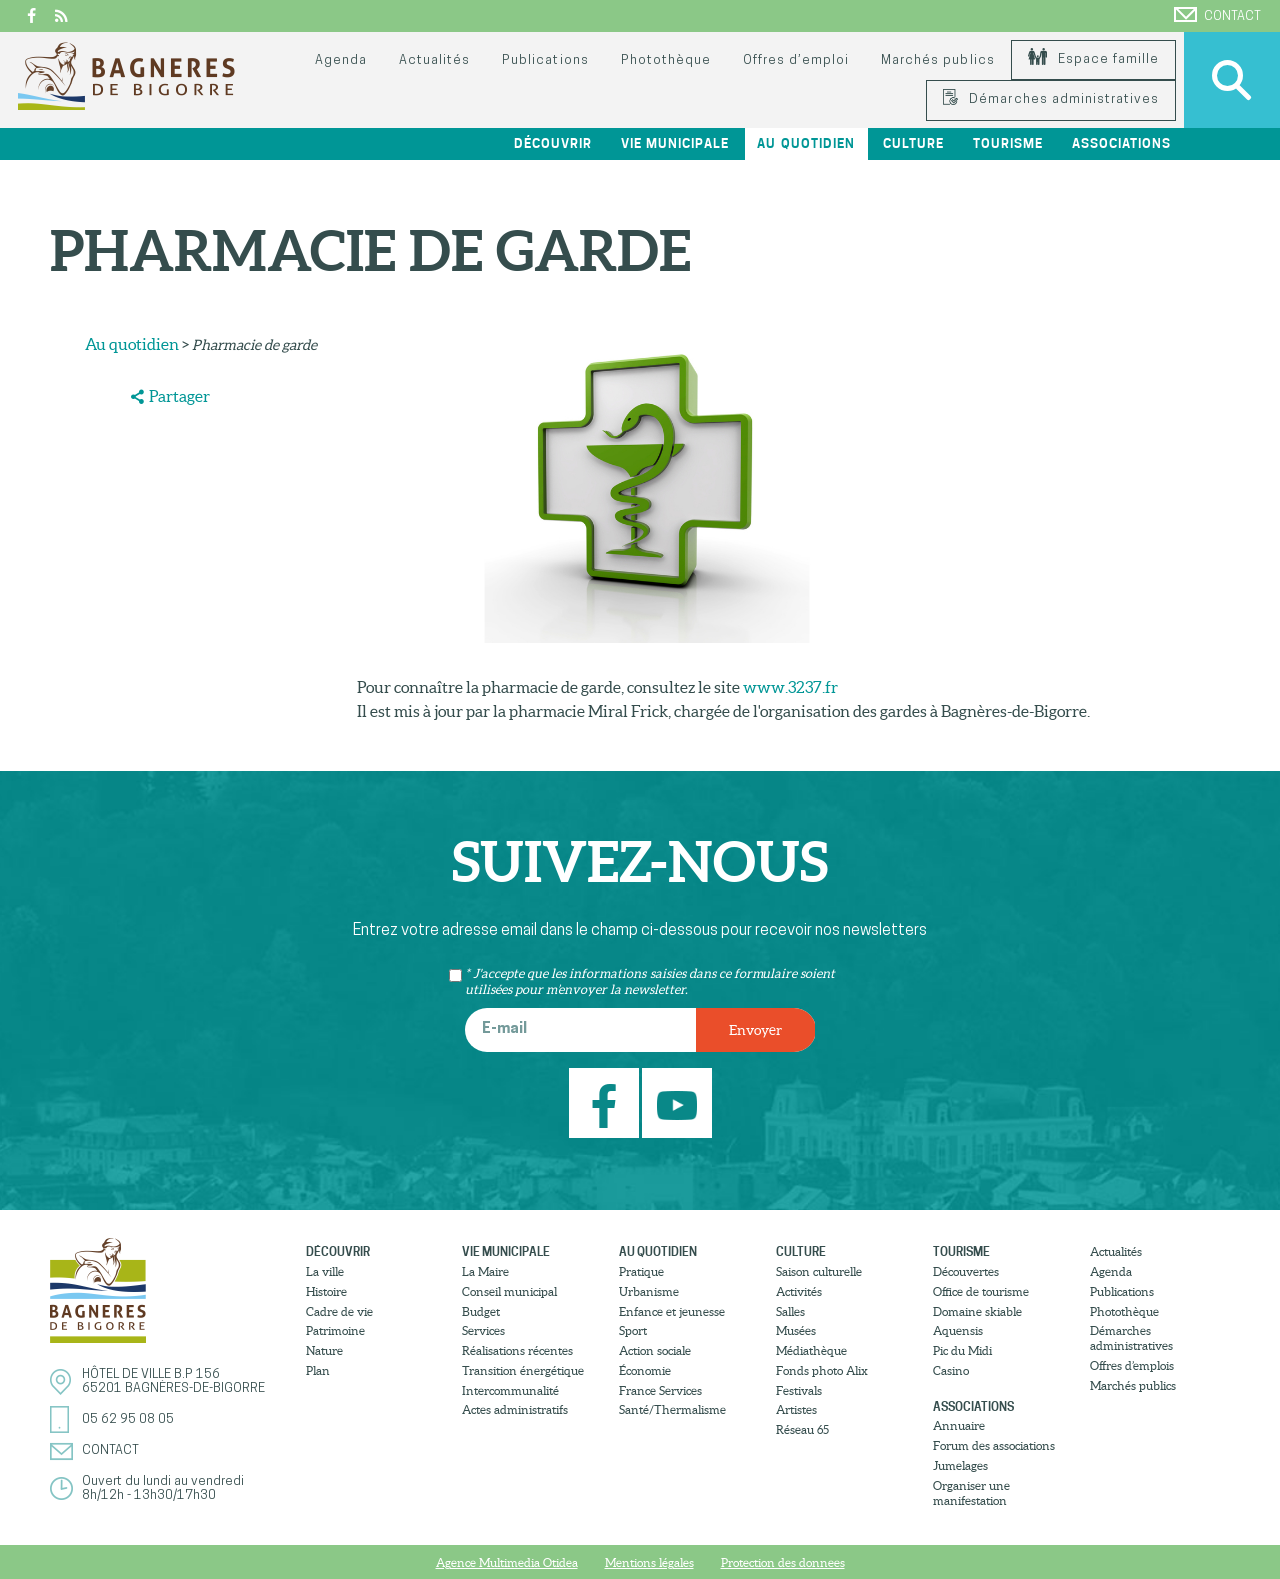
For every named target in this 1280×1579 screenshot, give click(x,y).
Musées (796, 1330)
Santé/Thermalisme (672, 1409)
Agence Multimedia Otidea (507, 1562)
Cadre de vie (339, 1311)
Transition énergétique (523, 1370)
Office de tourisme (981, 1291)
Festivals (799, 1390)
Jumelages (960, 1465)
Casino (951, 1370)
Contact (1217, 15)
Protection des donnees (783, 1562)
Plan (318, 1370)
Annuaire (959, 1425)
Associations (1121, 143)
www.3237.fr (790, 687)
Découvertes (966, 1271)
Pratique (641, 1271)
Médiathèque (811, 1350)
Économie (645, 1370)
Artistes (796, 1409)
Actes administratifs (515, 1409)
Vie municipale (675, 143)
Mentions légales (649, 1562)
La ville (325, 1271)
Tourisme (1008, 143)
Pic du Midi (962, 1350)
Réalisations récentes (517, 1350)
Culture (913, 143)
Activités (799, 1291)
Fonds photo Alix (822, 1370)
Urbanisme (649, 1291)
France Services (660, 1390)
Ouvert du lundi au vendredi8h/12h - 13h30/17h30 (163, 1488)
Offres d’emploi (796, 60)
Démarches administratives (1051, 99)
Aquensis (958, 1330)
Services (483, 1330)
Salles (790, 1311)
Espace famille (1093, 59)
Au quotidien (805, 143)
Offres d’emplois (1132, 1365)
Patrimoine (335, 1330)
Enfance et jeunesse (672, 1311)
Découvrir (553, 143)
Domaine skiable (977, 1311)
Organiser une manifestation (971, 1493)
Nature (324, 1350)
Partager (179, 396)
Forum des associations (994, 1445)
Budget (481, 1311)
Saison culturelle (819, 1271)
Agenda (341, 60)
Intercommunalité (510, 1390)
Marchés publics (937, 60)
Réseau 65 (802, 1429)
——————
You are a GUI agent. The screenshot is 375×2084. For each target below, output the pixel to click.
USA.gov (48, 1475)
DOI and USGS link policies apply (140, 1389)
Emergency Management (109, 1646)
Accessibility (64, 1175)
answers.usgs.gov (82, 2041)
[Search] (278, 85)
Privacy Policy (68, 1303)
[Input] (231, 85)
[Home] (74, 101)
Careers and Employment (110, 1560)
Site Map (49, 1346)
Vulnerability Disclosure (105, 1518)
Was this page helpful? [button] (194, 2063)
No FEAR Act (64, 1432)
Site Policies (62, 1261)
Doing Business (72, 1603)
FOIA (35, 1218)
——————
§ **What to do**
Word for word, restate the lines of the listing above starting at the line with "Ouvert du lundi" and ending at the line with "Réseau 65 (802, 1429)", and nothing outside them.

§ **Result of the exercise**
Ouvert du lundi au vendredi8h/12h - 13h30/17h30 (163, 1488)
Offres d’emploi (796, 60)
Démarches administratives (1051, 99)
Aquensis (958, 1330)
Services (483, 1330)
Salles (790, 1311)
Espace famille (1093, 59)
Au quotidien (805, 143)
Offres d’emplois (1132, 1365)
Patrimoine (335, 1330)
Enfance et jeunesse (672, 1311)
Découvrir (553, 143)
Domaine skiable (977, 1311)
Organiser une manifestation (971, 1493)
Nature (324, 1350)
Partager (179, 396)
Forum des associations (994, 1445)
Budget (481, 1311)
Saison culturelle (819, 1271)
Agenda (341, 60)
Intercommunalité (510, 1390)
Marchés publics (937, 60)
Réseau 65 (802, 1429)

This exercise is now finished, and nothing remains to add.